Plaintiff filed this suit on March 13, 1970. In answering, defendant denied under oath that statutory notice of injury was given or that good cause existed for the failure to give notice. To prove his cause of action, plaintiff relied upon his testimony, pre-trial discovery and the introduction in evidence of exhibit no. 1, a form entitled 'Notice of Injury and Claim for Compensation.' In the pre-trial discovery procedures, plaintiff failed to induce defendant to concede that plaintiff gave notice to his employer, or that defendant had actual notice, of the injury within 30 days from the date of the claimed injury; or that plaintiff made a claim for compensation within six months from the date of the alleged injury. The first notice defendant had of the injury, according to its answer to an interrogatory, was from an inquiry made by the Industrial Accident Board in January, 1970. Defendant replied to one interrogatory that plaintiff's supervisor was one 'D. C. Hannum, foreman.' Thus, the validity of the motion for instructed verdict because of lack of statutory notice and claim must be tested by plaintiff's own testimony and his exhibit no. 1.

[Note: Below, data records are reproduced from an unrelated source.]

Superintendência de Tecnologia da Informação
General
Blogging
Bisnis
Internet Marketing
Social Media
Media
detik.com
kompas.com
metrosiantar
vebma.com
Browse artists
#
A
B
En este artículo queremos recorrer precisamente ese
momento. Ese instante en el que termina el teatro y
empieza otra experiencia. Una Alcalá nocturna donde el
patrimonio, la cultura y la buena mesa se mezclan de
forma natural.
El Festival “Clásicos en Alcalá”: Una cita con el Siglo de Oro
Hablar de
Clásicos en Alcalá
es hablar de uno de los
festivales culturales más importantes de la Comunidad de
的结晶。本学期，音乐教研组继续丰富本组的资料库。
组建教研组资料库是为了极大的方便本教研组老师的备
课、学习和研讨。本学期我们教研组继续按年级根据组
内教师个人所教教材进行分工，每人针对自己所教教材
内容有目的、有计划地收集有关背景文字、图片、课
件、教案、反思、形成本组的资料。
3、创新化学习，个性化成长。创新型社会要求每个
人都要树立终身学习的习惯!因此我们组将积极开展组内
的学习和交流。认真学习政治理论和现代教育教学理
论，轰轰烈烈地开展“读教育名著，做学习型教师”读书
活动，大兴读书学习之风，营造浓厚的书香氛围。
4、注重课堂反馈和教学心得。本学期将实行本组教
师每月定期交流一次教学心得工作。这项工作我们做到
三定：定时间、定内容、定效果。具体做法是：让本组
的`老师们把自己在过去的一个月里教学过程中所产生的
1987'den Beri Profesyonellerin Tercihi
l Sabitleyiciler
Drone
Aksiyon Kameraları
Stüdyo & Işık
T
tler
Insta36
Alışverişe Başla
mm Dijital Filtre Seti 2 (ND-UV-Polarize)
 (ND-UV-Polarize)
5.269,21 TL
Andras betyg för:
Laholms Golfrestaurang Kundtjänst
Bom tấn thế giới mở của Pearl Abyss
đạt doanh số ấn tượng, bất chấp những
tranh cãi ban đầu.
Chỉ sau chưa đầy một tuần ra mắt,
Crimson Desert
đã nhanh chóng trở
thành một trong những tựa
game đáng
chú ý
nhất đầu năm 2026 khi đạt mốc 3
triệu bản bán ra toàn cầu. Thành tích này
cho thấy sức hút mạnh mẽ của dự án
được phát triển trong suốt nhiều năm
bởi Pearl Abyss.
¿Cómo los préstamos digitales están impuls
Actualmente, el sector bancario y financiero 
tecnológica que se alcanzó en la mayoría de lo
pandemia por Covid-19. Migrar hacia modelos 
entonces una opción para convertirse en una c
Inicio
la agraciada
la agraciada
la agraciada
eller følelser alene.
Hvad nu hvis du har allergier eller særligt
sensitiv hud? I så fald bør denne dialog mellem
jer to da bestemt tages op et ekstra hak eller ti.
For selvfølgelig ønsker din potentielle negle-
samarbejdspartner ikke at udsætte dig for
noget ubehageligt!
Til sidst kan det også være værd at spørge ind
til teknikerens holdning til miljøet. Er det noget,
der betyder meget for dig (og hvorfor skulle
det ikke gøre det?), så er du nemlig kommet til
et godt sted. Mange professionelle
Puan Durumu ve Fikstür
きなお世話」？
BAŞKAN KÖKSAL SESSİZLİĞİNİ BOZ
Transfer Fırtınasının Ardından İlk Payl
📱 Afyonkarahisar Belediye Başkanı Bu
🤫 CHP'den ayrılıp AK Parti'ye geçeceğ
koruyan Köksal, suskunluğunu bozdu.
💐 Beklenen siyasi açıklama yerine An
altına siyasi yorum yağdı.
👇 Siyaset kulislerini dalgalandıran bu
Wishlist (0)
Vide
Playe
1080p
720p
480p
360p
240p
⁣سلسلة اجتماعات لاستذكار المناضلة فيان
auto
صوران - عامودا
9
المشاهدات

Plaintiff's testimony given at the trial on September 23, 1970, is summarized, except as it may be referred to verbatim. At approximately 6 a.m. on January 20, 1967, plaintiff, in the course of his employment with American Smelter and Refining Company, was either climbing in or out of a box car in the process of taking a moisture content sample when 'my foot slipped and I felt the sharp pain in my back.' No other person observed the occurrence and plaintiff did not report the event at that time. He worked that day . The next two days were his normal days off, and his testimony of what transpired when he came to work the following Tuesday morning was:

'A. * * * I told the yard man or yard boss at the time that I had hurt my back, and that I needed to come see the doctor when he came in that morning.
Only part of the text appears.